Le résultat peut être considéré comme un franc succès. D'autant que la veille déjà, alors que le groupe local d'extrême droite « Pro Cologne » souhaitait organiser des événements à huis clos avec ses invités internationaux, ses militants ont dû rapidement constater leur échec total. Une « conférence de presse internationale » (sic !) sur un bateau, naviguant sur le Rhin, s'est transformée en odyssée sans but - puisque la police interdisait le passage sous les ponts. Des manifestants auraient pu jeter des projectiles... Par la suite, les militants de l'extrême droite n'arrivaient pas à sortir du port où ils avaient été débarqués... puisque les chauffeurs de bus entrèrent en grève, et les chauffeurs de taxi contournèrent le lieu systématiquement.
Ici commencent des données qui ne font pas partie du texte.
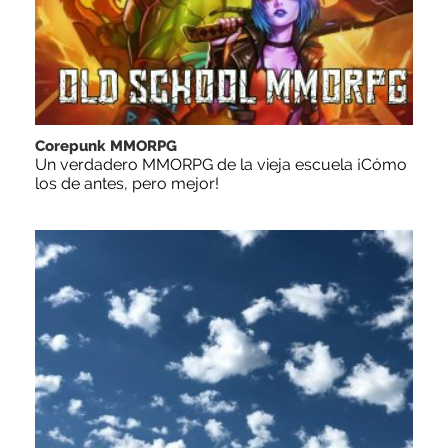
Corepunk MMORPG
Un verdadero MMORPG de la vieja escuela ¡Cómo
los de antes, pero mejor!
Enfin, la police avait interdit un tour en bus que « Pro Cologne » entendait organiser, avec ses invités, à travers les « quartiers à difficultés » de la ville, pour leur montrer les « populations à problèmes ». A la fin, les extrémistes durent rentrer à pied (pour certains), pour constater qu'ils n'étaient pas les bienvenus dans leurs hôtels, ni dans les bars de la ville. Des réservations d'hôtel, qui avaient été faites sous un faux prétexte - il s'agissait soi-disant d'un groupe d'avocats -, furent annulées.

Des facteurs locaux spécifiques :

1) Un certain climat social, sur fond d'Histoire...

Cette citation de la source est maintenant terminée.